* Work required *
With the exception of the pictures, transcribe the entire listing exactly.

** Opening Provided material block **

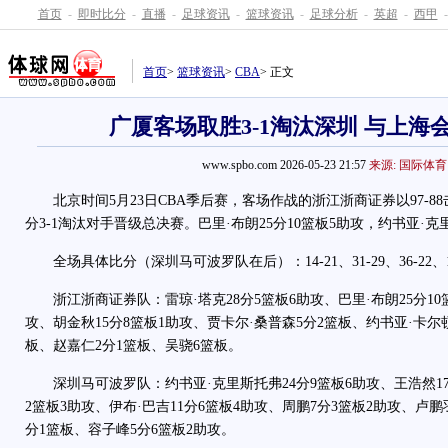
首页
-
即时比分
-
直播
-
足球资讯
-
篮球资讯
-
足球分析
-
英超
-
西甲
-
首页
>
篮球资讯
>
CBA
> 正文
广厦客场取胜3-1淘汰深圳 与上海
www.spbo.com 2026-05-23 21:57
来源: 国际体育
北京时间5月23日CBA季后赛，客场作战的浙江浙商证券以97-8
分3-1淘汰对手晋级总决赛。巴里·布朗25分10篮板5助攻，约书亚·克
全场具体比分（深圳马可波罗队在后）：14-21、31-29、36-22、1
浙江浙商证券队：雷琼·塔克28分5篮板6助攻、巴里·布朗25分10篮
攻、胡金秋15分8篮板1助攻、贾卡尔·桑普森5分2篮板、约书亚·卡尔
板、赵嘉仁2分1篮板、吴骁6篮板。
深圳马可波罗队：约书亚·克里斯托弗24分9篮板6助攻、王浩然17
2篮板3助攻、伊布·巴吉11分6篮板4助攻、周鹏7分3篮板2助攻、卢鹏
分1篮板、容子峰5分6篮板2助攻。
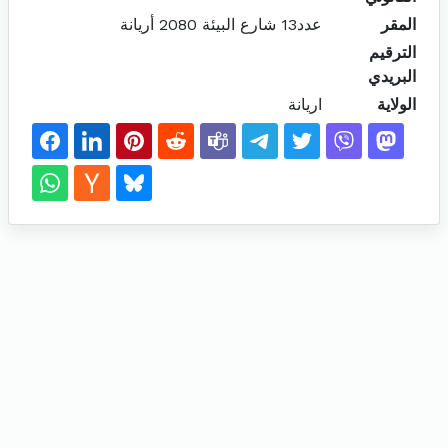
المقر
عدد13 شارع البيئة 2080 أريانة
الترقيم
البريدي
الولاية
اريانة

** Closing Provided material block **

* Output of the exercise *
首页
-
即时比分
-
直播
-
足球资讯
-
篮球资讯
-
足球分析
-
英超
-
西甲
-
首页
>
篮球资讯
>
CBA
> 正文
广厦客场取胜3-1淘汰深圳 与上海
www.spbo.com 2026-05-23 21:57
来源: 国际体育
北京时间5月23日CBA季后赛，客场作战的浙江浙商证券以97-8
分3-1淘汰对手晋级总决赛。巴里·布朗25分10篮板5助攻，约书亚·克
全场具体比分（深圳马可波罗队在后）：14-21、31-29、36-22、1
浙江浙商证券队：雷琼·塔克28分5篮板6助攻、巴里·布朗25分10篮
攻、胡金秋15分8篮板1助攻、贾卡尔·桑普森5分2篮板、约书亚·卡尔
板、赵嘉仁2分1篮板、吴骁6篮板。
深圳马可波罗队：约书亚·克里斯托弗24分9篮板6助攻、王浩然17
2篮板3助攻、伊布·巴吉11分6篮板4助攻、周鹏7分3篮板2助攻、卢鹏
分1篮板、容子峰5分6篮板2助攻。
المقر
عدد13 شارع البيئة 2080 أريانة
الترقيم
البريدي
الولاية
اريانة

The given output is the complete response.